## TASK DETAILS
Only one number is wanted here: how many lines of the data hold "rival".
═════ GIVEN RECORDS
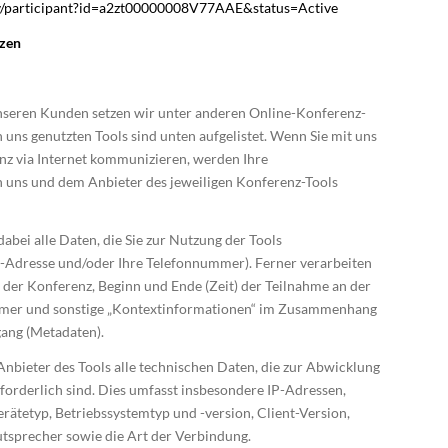
ov/participant?id=a2zt00000008V77AAE&status=Active
nzen
seren Kunden setzen wir unter anderen Online-Konferenz-
n uns genutzten Tools sind unten aufgelistet. Wenn Sie mit uns
nz via Internet kommunizieren, werden Ihre
uns und dem Anbieter des jeweiligen Konferenz-Tools
abei alle Daten, die Sie zur Nutzung der Tools
il-Adresse und/oder Ihre Telefonnummer). Ferner verarbeiten
 der Konferenz, Beginn und Ende (Zeit) der Teilnahme an der
ehmer und sonstige „Kontextinformationen“ im Zusammenhang
ng (Metadaten).
Anbieter des Tools alle technischen Daten, die zur Abwicklung
orderlich sind. Dies umfasst insbesondere IP-Adressen,
ätetyp, Betriebssystemtyp und -version, Client-Version,
tsprecher sowie die Art der Verbindung.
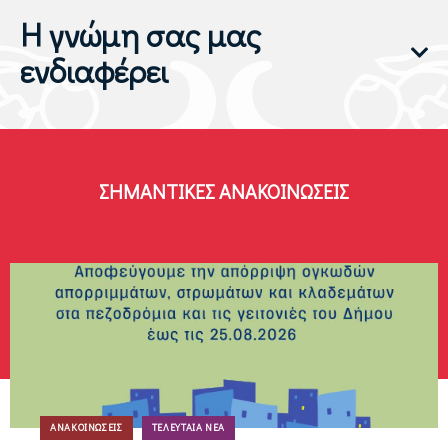
Η γνώμη σας μας
ενδιαφέρει
ΣΗΜΑΝΤΙΚΈΣ ΑΝΑΚΟΙΝΏΣΕΙΣ
ΑΝΑΚΟΙΝΏΣΕΙΣ
ΤΕΛΕΥΤΑΊΑ ΝΈΑ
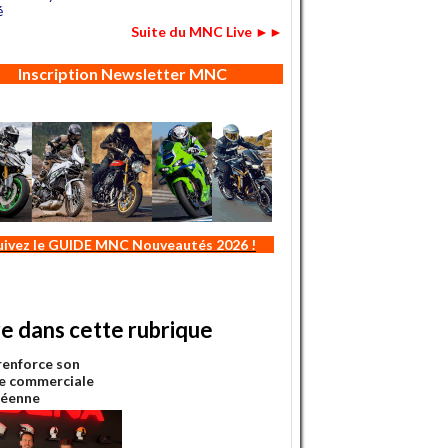
é
Suite du MNC Live ►►
Inscription Newsletter MNC
uivez le GUIDE MNC Nouveautés 2026 !
re dans cette rubrique
renforce son
e commerciale
péenne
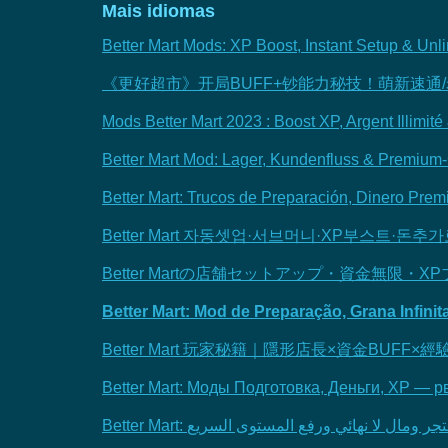
Mais idiomas
Better Mart Mods: XP Boost, Instant Setup & Unl
《更好超市》开局BUFF+钞能力秘技！萌新速通
Mods Better Mart 2023 : Boost XP, Argent Illimit
Better Mart Mod: Lager, Kundenfluss & Premium-
Better Mart: Trucos de Preparación, Dinero Pre
Better Mart 자동셋업·서브머니·XP부스트·돈추
Better Martの店舗セットアップ・資金無
Better Mart: Mod de Preparação, Grana Infini
Better Mart 玩家秘籍｜隱形店長×資金BUF
Better Mart: Моды Подготовка, Деньги, XP — р
Better Mart: مال لا نهائي ورفع المستوى السريع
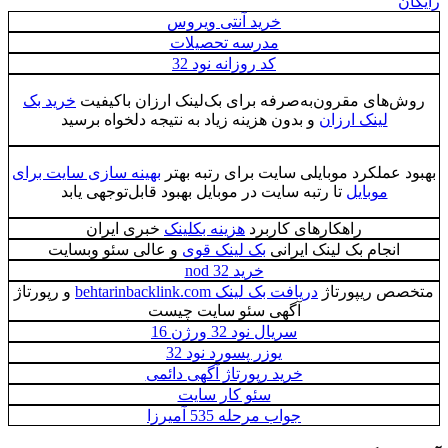
رایگان
خرید آنتی ویروس
مدرسه تحصیلات
کد روزانه نود 32
روش‌های مقرون‌به‌صرفه برای بک‌لینک ارزان باکیفیت
خرید بک
لینک ارزان
و بدون هزینه زیاد به نتیجه دلخواه برسید
بهبود عملکرد موبایلی سایت برای رتبه بهتر
بهینه سازی سایت برای
موبایل
تا رتبه سایت در موبایل بهبود قابل‌توجهی یابد
راهکارهای کاربرد
هزینه بکلینک
خبری ایران
انجام بک لینک ایرانی
بک لینک قوی
و عالی سئو وبسایت
خرید nod 32
متخصص ریپورتاژ
دریافت بک لینک behtarinbacklink.com
و رپورتاژ
آگهی سئو سایت چیست
سریال نود 32 ورژن 16
یوزر پسورد نود 32
خرید رپورتاژ آگهی دائمی
سئو کار سایت
جواب مرحله 535 آمیرزا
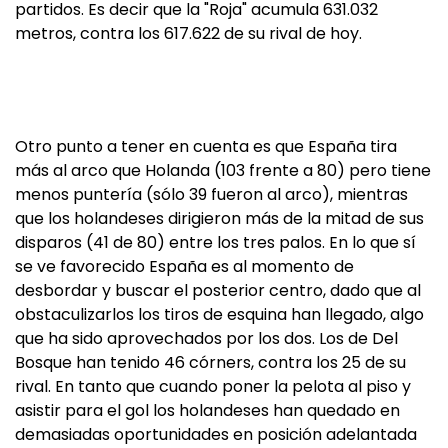
partidos. Es decir que la "Roja" acumula 631.032
metros, contra los 617.622 de su rival de hoy.
Otro punto a tener en cuenta es que España tira
más al arco que Holanda (103 frente a 80) pero tiene
menos puntería (sólo 39 fueron al arco), mientras
que los holandeses dirigieron más de la mitad de sus
disparos (41 de 80) entre los tres palos. En lo que sí
se ve favorecido España es al momento de
desbordar y buscar el posterior centro, dado que al
obstaculizarlos los tiros de esquina han llegado, algo
que ha sido aprovechados por los dos. Los de Del
Bosque han tenido 46 córners, contra los 25 de su
rival. En tanto que cuando poner la pelota al piso y
asistir para el gol los holandeses han quedado en
demasiadas oportunidades en posición adelantada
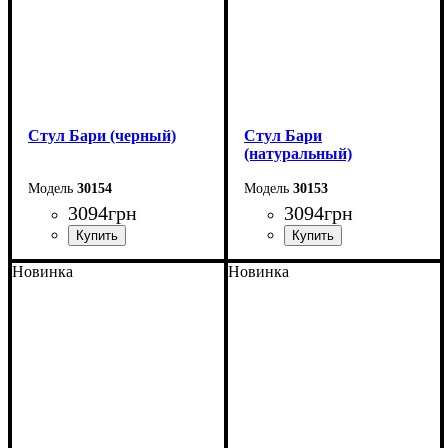
Стул Бари (черный)
Стул Бари
(натуральный)
30154
30153
3094
грн
3094
грн
Новинка
Новинка
Ширина: 47 см
Ширина: 47 см
Высота: 84 см
Высота: 84 см
Глубина: 50 см
Глубина: 50 см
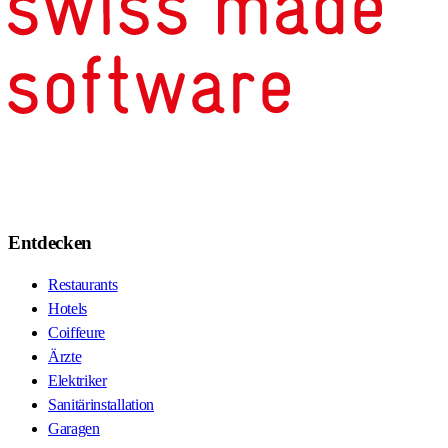
Entdecken
Restaurants
Hotels
Coiffeure
Ärzte
Elektriker
Sanitärinstallation
Garagen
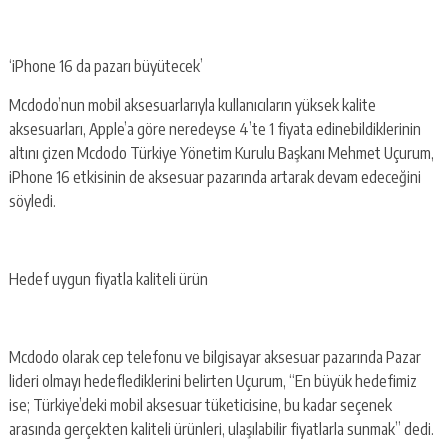
‘iPhone 16 da pazarı büyütecek’
Mcdodo’nun mobil aksesuarlarıyla kullanıcıların yüksek kalite
aksesuarları, Apple’a göre neredeyse 4’te 1 fiyata edinebildiklerinin
altını çizen Mcdodo Türkiye Yönetim Kurulu Başkanı Mehmet Uçurum,
iPhone 16 etkisinin de aksesuar pazarında artarak devam edeceğini
söyledi.
Hedef uygun fiyatla kaliteli ürün
Mcdodo olarak cep telefonu ve bilgisayar aksesuar pazarında Pazar
lideri olmayı hedeflediklerini belirten Uçurum, “En büyük hedefimiz
ise; Türkiye’deki mobil aksesuar tüketicisine, bu kadar seçenek
arasında gerçekten kaliteli ürünleri, ulaşılabilir fiyatlarla sunmak” dedi.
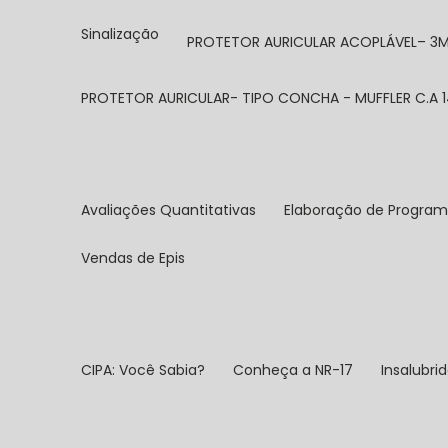
Sinalização
PROTETOR AURICULAR ACOPLÁVEL– 3M 
PROTETOR AURICULAR- TIPO CONCHA - MUFFLER C.A 1
Avaliações Quantitativas
Elaboração de Program
Vendas de Epis
CIPA: Você Sabia?
Conheça a NR-17
Insalubri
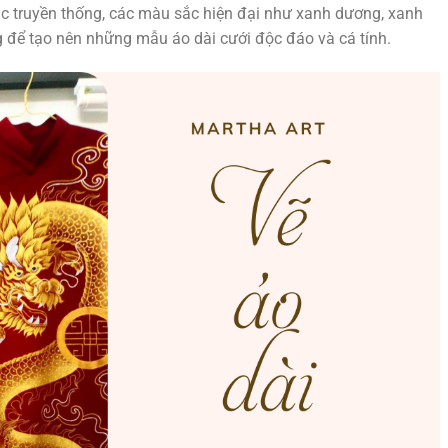
 truyền thống, các màu sắc hiện đại như xanh dương, xanh
g để tạo nên những mẫu áo dài cưới độc đáo và cá tính.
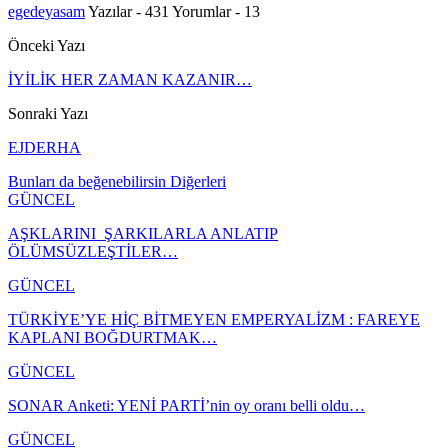
egedeyasam
Yazılar - 431
Yorumlar - 13
Önceki Yazı
İYİLİK HER ZAMAN KAZANIR…
Sonraki Yazı
EJDERHA
Bunları da beğenebilirsin
Diğerleri
GÜNCEL
AŞKLARINI ŞARKILARLA ANLATIP
ÖLÜMSÜZLEŞTİLER…
GÜNCEL
TÜRKİYE’YE HİÇ BİTMEYEN EMPERYALİZM : FAREYE
KAPLANI BOĞDURTMAK…
GÜNCEL
SONAR Anketi: YENİ PARTİ’nin oy oranı belli oldu…
GÜNCEL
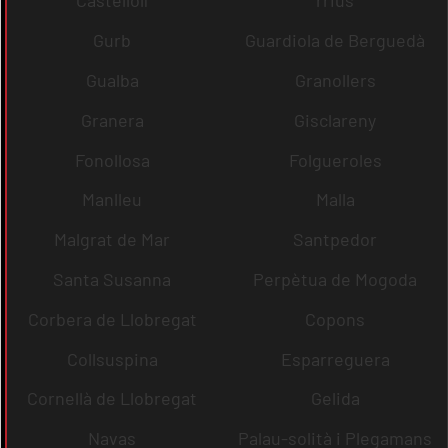
Castellolí
rrius
Gurb
Guardiola de Berguedà
Gualba
Granollers
Granera
Gisclareny
Fonollosa
Folgueroles
Manlleu
Malla
Malgrat de Mar
Santpedor
Santa Susanna
Perpètua de Mogoda
Corbera de Llobregat
Copons
Collsuspina
Esparreguera
Cornellà de Llobregat
Gelida
Navas
Palau-solità i Plegamans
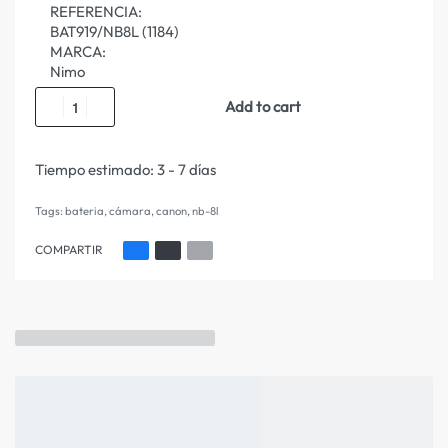
REFERENCIA:
BAT919/NB8L (1184)
MARCA:
Nimo
Add to cart
Tiempo estimado:
3 - 7 días
Tags:
bateria
,
cámara
,
canon
,
nb-8l
COMPARTIR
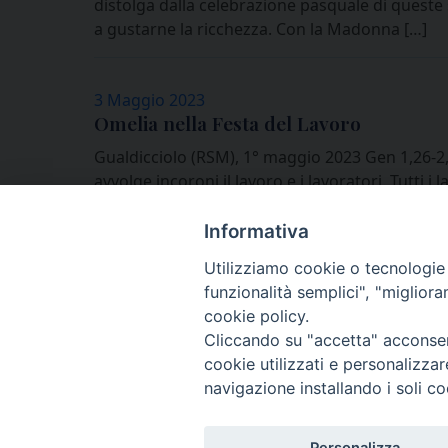
distolga dalla celebrazione pasquale di queste 
a gustarne la ricchezza. Con la Madonna […]
3 Maggio 2023
Omelia nella Festa del Lavoro
Gualdicciolo (RSM), 1° maggio 2023 Gen 1,26-2,
avvolge incoroni il lavoro e i lavoratori. Tutti 
da grandi tensioni agli inizi […]
Informativa
Utilizziamo cookie o tecnologie s
funzionalità semplici", "miglior
cookie policy.
Cliccando su "accetta" acconsent
cookie utilizzati e personalizza
navigazione installando i soli co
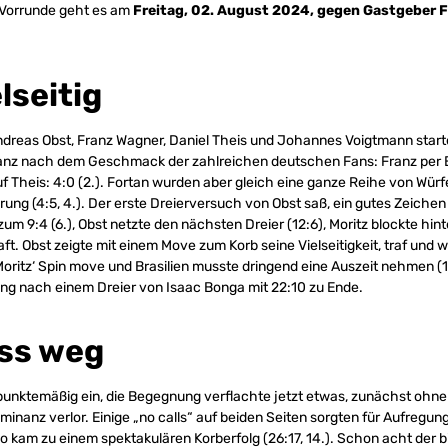
Vorrunde geht es am
Freitag, 02. August 2024, gegen Gastgeber 
lseitig
ndreas Obst, Franz Wagner, Daniel Theis und Johannes Voigtmann start
anz nach dem Geschmack der zahlreichen deutschen Fans: Franz per E
uf Theis: 4:0 (2.). Fortan wurden aber gleich eine ganze Reihe von Würf
hrung (4:5, 4.). Der erste Dreierversuch von Obst saß, ein gutes Zeichen 
m 9:4 (6.), Obst netzte den nächsten Dreier (12:6), Moritz blockte hinten
. Obst zeigte mit einem Move zum Korb seine Vielseitigkeit, traf und w
Moritz‘ Spin move und Brasilien musste dringend eine Auszeit nehmen (17
ing nach einem Dreier von Isaac Bonga mit 22:10 zu Ende.
uss weg
unktemäßig ein, die Begegnung verflachte jetzt etwas, zunächst ohn
minanz verlor. Einige „no calls“ auf beiden Seiten sorgten für Aufregun
 kam zu einem spektakulären Korberfolg (26:17, 14.). Schon acht der b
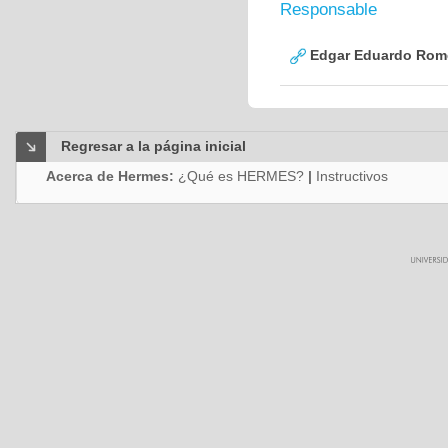
Responsable
Edgar Eduardo Rome
Regresar a la página inicial
Acerca de Hermes:
¿Qué es HERMES?
|
Instructivos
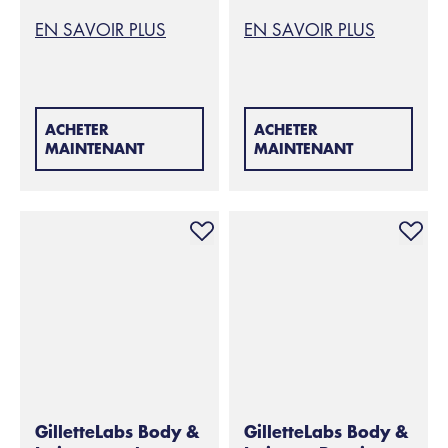
EN SAVOIR PLUS
EN SAVOIR PLUS
ACHETER
ACHETER
MAINTENANT
MAINTENANT
GilletteLabs Body &
GilletteLabs Body &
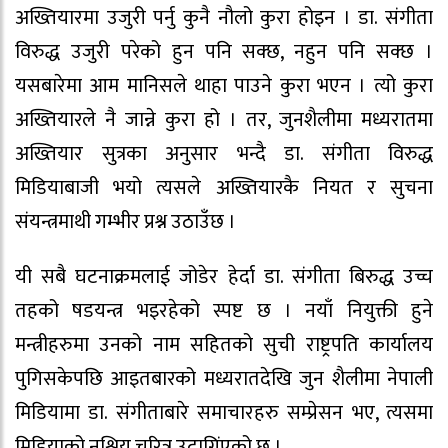
अख्तियारमा उजुरी पर्नु कुनै नौलो कुरा होइन । डा. संगीता
विरुद्ध उजुरी परेको हुन पनि सक्छ, नहुन पनि सक्छ ।
यसबारेमा आम मानिसले थाहा पाउने कुरा भएन । त्यो कुरा
अख्तियारले नै जान्ने कुरा हो । तर, जुनशैलीमा मध्यरातमा
अख्तियार सुत्रका अनुसार भन्दै डा. संगीता विरुद्ध
मिडियाबाजी भयो त्यसले अख्तियारकै नियत र सुचना
संयन्त्रमाथी गम्भीर प्रश्न उठाउँछ ।
यी सबै घटनाक्रमलाई जोडेर हेर्दा डा. संगीता बिरुद्ध उच्च
तहको षडयन्त्र भइरहेको स्पष्ट छ । नयाँ नियुक्ती हुने
मन्त्रीहरुमा उनको नाम सहितको सुची राष्ट्रपति कार्यालय
पुगिसकेपछि आइतबारको मध्यरातदेखि जुन शैलीमा नेपाली
मिडियामा डा. संगीताबारे समाचारहरु सम्प्रेसन भए, त्यसमा
मिडियाको नश्लिय चरित्र उदागिंएको छ ।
══════════
## SOLUTION BELOW
2